The Senate Health and Human Services Standing Committee on March 12, 2025, unanimously recommended a package of health bills to the full Senate, including measures on ambulance provider payments (HB 301 third substitute), emergency medical services enforcement and a new critical‑needs account (HB 391 first substitute), expanded authority for use of new epinephrine delivery forms in schools (HB 333 first substitute), coordination pilots for mental health in criminal justice settings (HB 63 third substitute), administrative Health and Human Services code updates (HB 434 second substitute), a presumption-of-state-jurisdiction resolution (HB 380), and odor‑mitigation and operating-plan requirements for cannabis production in industrial zones (HB 343).

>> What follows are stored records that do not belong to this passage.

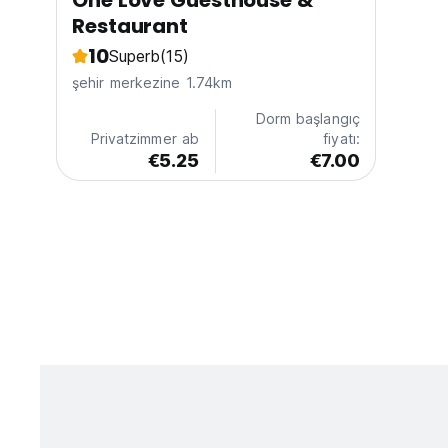
One Love Guesthouse &
Restaurant
10
Superb
(15)
şehir merkezine 1.74km
Dorm başlangıç
Privatzimmer ab
fiyatı:
€5.25
€7.00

Committee leaders and bill sponsors said the measures were the product of extended stakeholder work and technical drafting. Representative Malloy, sponsor of the ambulance payment bill, described HB 301 as a package to “ensure fair and transparent ambulance pricing in Utah by setting sustainable base rates for transport, mileage, and medications,” and said the measure also “prohibits balance billing.”
The committee’s action moves each bill to the Senate floor for debate by the full body.
Why it matters: Several of the bills make changes that affect emergency care delivery or access to life‑saving medicines. HB 301 changes how ambulance services are paid and adds a medication price cap and a mileage rate; HB 391 gives the Bureau of Emergency Medical Services additional enforcement tools and authorizes fines to create an emergency medical critical needs account; HB 333 updates school code to allow non‑injectable rescue medication delivery systems that the U.S. Food and Drug Administration has approved; HB 63 asks the Behavioral Health Crisis Response Committee to plan pilots to improve coordination between mental‑health and criminal‑justice systems.